Port of Spain, Aug 14: Chris Gayle seems to have walked into the sunset after playing a typical aggressive knock that led West Indies to 158 for two in 22 overs against India before rain halted the third and final ODI here on Wednesday.
The weather continued to play havoc in this tour of India as the rain forced two interruptions after the hosts elected to bat in the match, which they need to win to level the series.
Gayle came out with a clear plan to attack the Indian bowlers, making the most of what appeared his swan-song innings for his country.
Whether it was Bhuvneshwar Kumar, Mohammed Shami or Khaleel Ahmed no Indian pacer was spared with Gayle hammering them for sixes with remarkable ease.

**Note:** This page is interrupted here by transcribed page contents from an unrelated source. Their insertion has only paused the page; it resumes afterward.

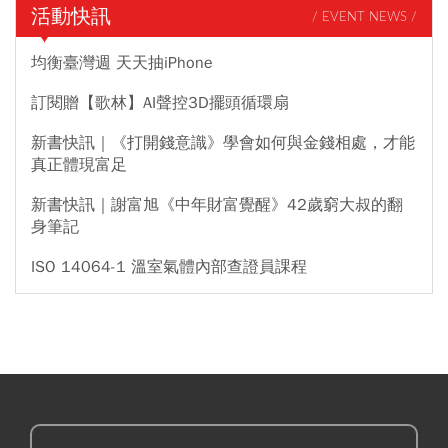
活動快訊
/ EVENT NEWS /
均衡臺灣週 天天抽iPhone
訂閱贈【歌林】AI聲控3D擺頭循環扇
新書快訊｜《打開錢意識》學會如何與金錢相處，才能
真正體現富足
新書快訊｜謝富旭《中年財富覺醒》42歲窮大叔的翻
身筆記
ISO 14064-1 溫室氣體內部查證員課程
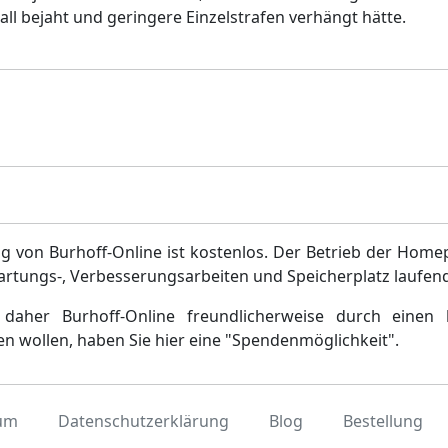
 bejaht und geringere Einzelstrafen verhängt hätte.
g von Burhoff-Online ist kostenlos. Der Betrieb der Home
artungs-, Verbesserungsarbeiten und Speicherplatz laufen
daher Burhoff-Online freundlicherweise durch einen 
en wollen, haben Sie hier eine "Spendenmöglichkeit".
um
Datenschutzerklärung
Blog
Bestellung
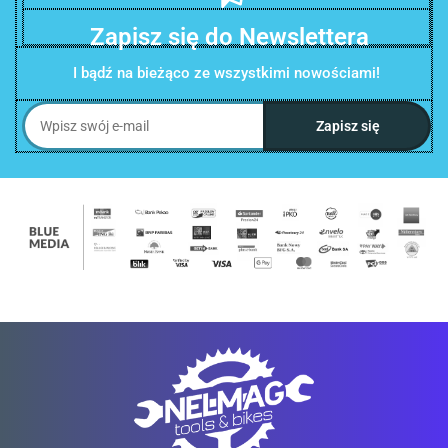
Zapisz się do Newslettera
I bądź na bieżąco ze wszystkimi nowościami!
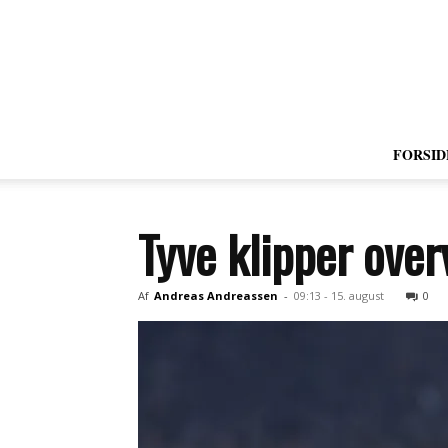
FORSID
Tyve klipper ove
Af
Andreas Andreassen
-
09:13 - 15. august
0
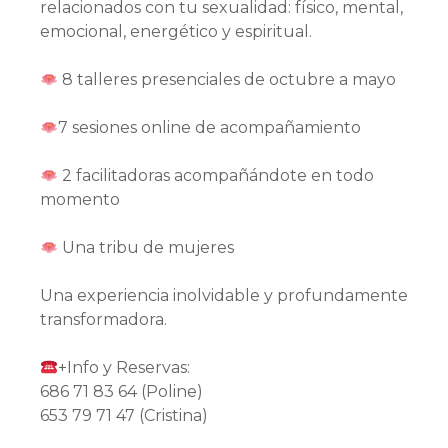
relacionados con tu sexualidad: físico, mental,
emocional, energético y espiritual.
8 talleres presenciales de octubre a mayo
7 sesiones online de acompañamiento
2 facilitadoras acompañándote en todo
momento
Una tribu de mujeres
Una experiencia inolvidable y profundamente
transformadora.
+Info y Reservas:
686 71 83 64 (Poline)
653 79 71 47 (Cristina)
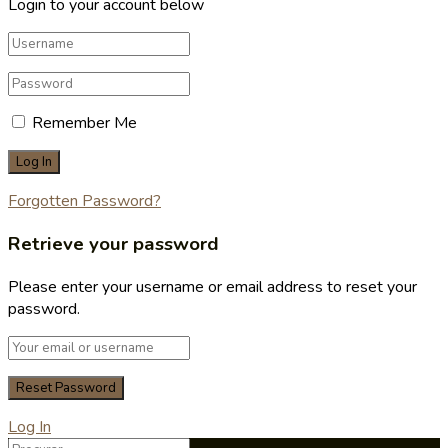
Login to your account below
Remember Me
Forgotten Password?
Retrieve your password
Please enter your username or email address to reset your
password.
Log In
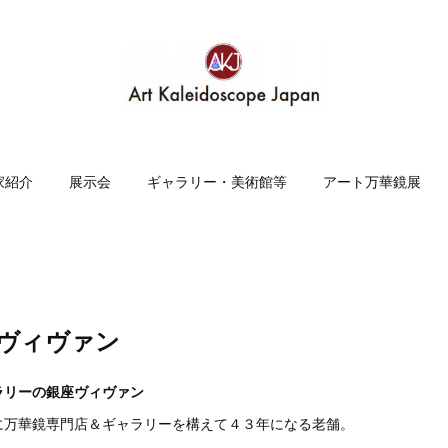
家紹介
展示会
ギャラリー・美術館等
アート万華鏡展
 ヴィヴァン
ラリーの銀座ヴィヴァン
に万華鏡専門店＆ギャラリーを構えて４３年になる老舗。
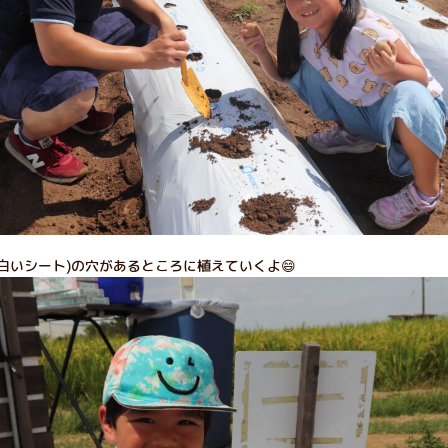
白いシート)の穴があるところに植えていくよ😄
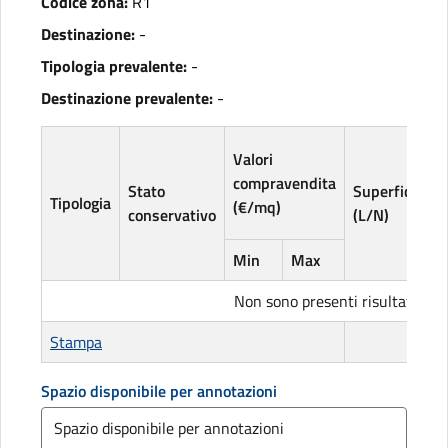
Codice zona:
R1
Destinazione:
-
Tipologia prevalente:
-
Destinazione prevalente:
-
V
Valori
l
compravendita
Stato
Superficie
(
Tipologia
(€/mq)
conservativo
(L/N)
Min
Max
Non sono presenti risultati
Stampa
Spazio disponibile per annotazioni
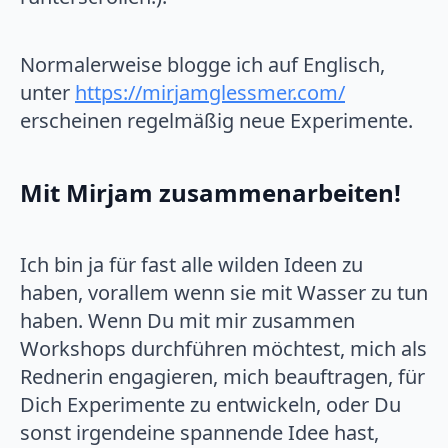
Normalerweise blogge ich auf Englisch,
unter
https://mirjamglessmer.com/
erscheinen regelmäßig neue Experimente.
Mit Mirjam zusammenarbeiten!
Ich bin ja für fast alle wilden Ideen zu
haben, vorallem wenn sie mit Wasser zu tun
haben. Wenn Du mit mir zusammen
Workshops durchführen möchtest, mich als
Rednerin engagieren, mich beauftragen, für
Dich Experimente zu entwickeln, oder Du
sonst irgendeine spannende Idee hast,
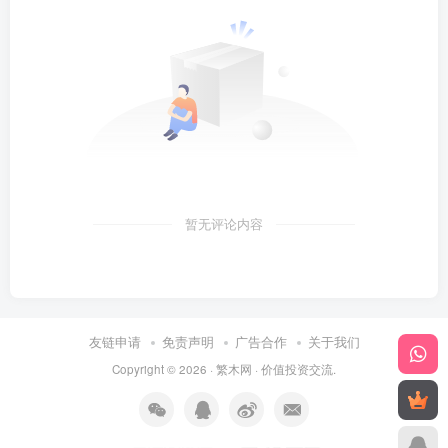
暂无评论内容
友链申请
免责声明
广告合作
关于我们
Copyright © 2026 ·
繁木网
·
价值投资交流
.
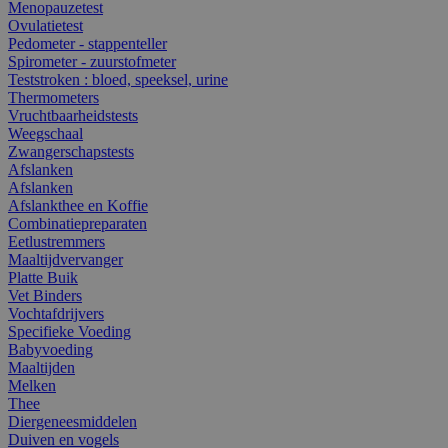
Menopauzetest
Ovulatietest
Pedometer - stappenteller
Spirometer - zuurstofmeter
Teststroken : bloed, speeksel, urine
Thermometers
Vruchtbaarheidstests
Weegschaal
Zwangerschapstests
Afslanken
Afslanken
Afslankthee en Koffie
Combinatiepreparaten
Eetlustremmers
Maaltijdvervanger
Platte Buik
Vet Binders
Vochtafdrijvers
Specifieke Voeding
Babyvoeding
Maaltijden
Melken
Thee
Diergeneesmiddelen
Duiven en vogels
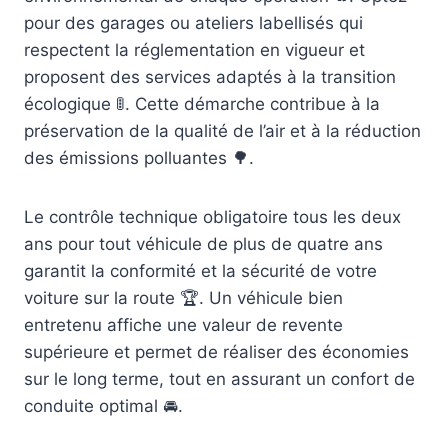
pour des garages ou ateliers labellisés qui
respectent la réglementation en vigueur et
proposent des services adaptés à la transition
écologique 🚦. Cette démarche contribue à la
préservation de la qualité de l’air et à la réduction
des émissions polluantes 🌳.
Le contrôle technique obligatoire tous les deux
ans pour tout véhicule de plus de quatre ans
garantit la conformité et la sécurité de votre
voiture sur la route 🏆. Un véhicule bien
entretenu affiche une valeur de revente
supérieure et permet de réaliser des économies
sur le long terme, tout en assurant un confort de
conduite optimal 🚘.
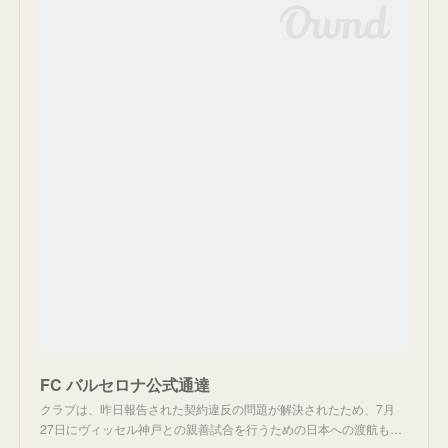
FC バルセロナ公式通達
クラブは、昨日報告された契約違反の問題が解決されたため、7月
27日にヴィッセル神戸との親善試合を行うための日本への渡航も…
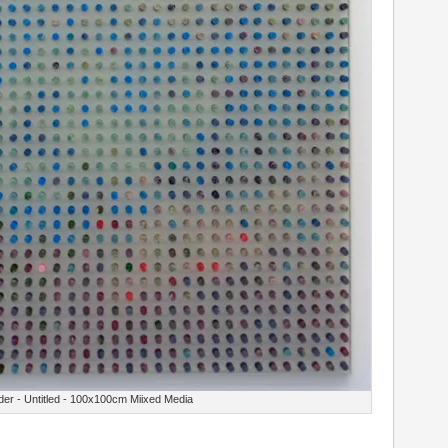
der - Untitled - 100x100cm Miixed Media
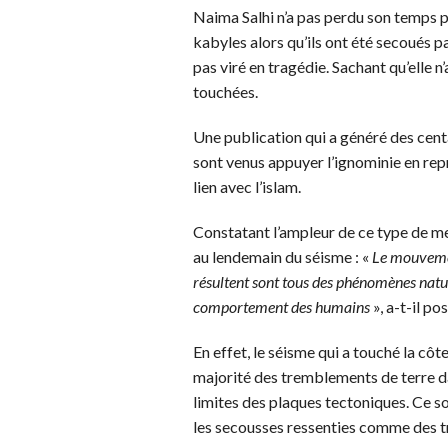
Naima Salhi n’a pas perdu son temps po
kabyles alors qu’ils ont été secoués p
pas viré en tragédie. Sachant qu’elle 
touchées.
Une publication qui a généré des cent
sont venus appuyer l’ignominie en rep
lien avec l’islam.
Constatant l’ampleur de ce type de mes
au lendemain du séisme : «
Le mouvemen
résultent sont tous des phénomènes nature
comportement des humains
», a-t-il po
En effet, le séisme qui a touché la cô
majorité des tremblements de terre da
limites des plaques tectoniques. Ce 
les secousses ressenties comme des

Spinner Yuzvendra Chahal was the only bowler who commanded some respect from the West Indian marauder.
The left-handed opener the self proclaimed Universe boss punished the Indian bowlers with five sixes and eight shots to the fence in his entertaining 72-run knock.
He added 115 runs with fellow opener Evin Lewis, who was equally impressive with his 29-ball 43 which was laced with five fours and three sixes.
It was Chahal who brought some relief for the Indian camp by dismissing Lewis and soon Gayle too departed by hitting one straight to rival captain Virat Kohli at mid-off.
Soon after his dismissal, the Indian players rushed towards Gayle, shaking hands with him. Kohli even did Gayle typical jig before the burly West Indian walked off.
Gayle, in his inimitable style, put his helmet on the top of his bat's handle and lifted the bat in the air while walking off. Near the boundary ropes, he hurled the helmet in the air only to catch it back.
Brief Scores:
West Indies: 158 for 2 in 22 overs. (Chris Gayle 72, E Lewis 43; Y Chahal 1/21, K Ahmed 1/43).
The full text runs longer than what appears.